(Extracted page text data)
········
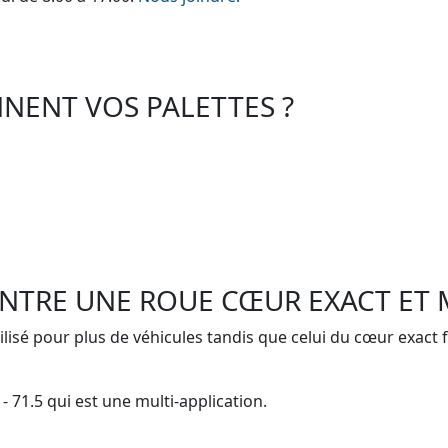
NENT VOS PALETTES ?
 ENTRE UNE ROUE CŒUR EXACT ET 
tilisé pour plus de véhicules tandis que celui du cœur exact 
- 71.5 qui est une multi-application.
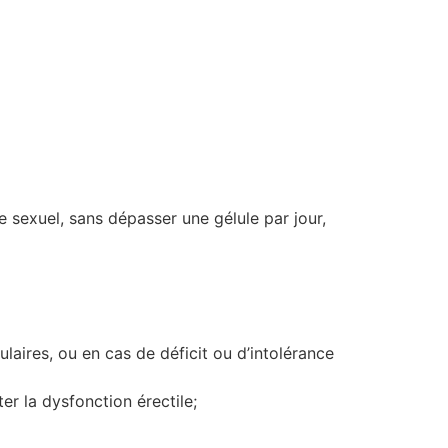
e sexuel, sans dépasser une gélule par jour,
ulaires, ou en cas de déficit ou d’intolérance
r la dysfonction érectile;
········
* WHAT IS REQUIRED
First drop every picture, then print the data above exactly as it stands.

* RESULT OF THE EXERCISE
NENT VOS PALETTES ?
 ENTRE UNE ROUE CŒUR EXACT ET 
tilisé pour plus de véhicules tandis que celui du cœur exact 
- 71.5 qui est une multi-application.
e sexuel, sans dépasser une gélule par jour,
ulaires, ou en cas de déficit ou d’intolérance
r la dysfonction érectile;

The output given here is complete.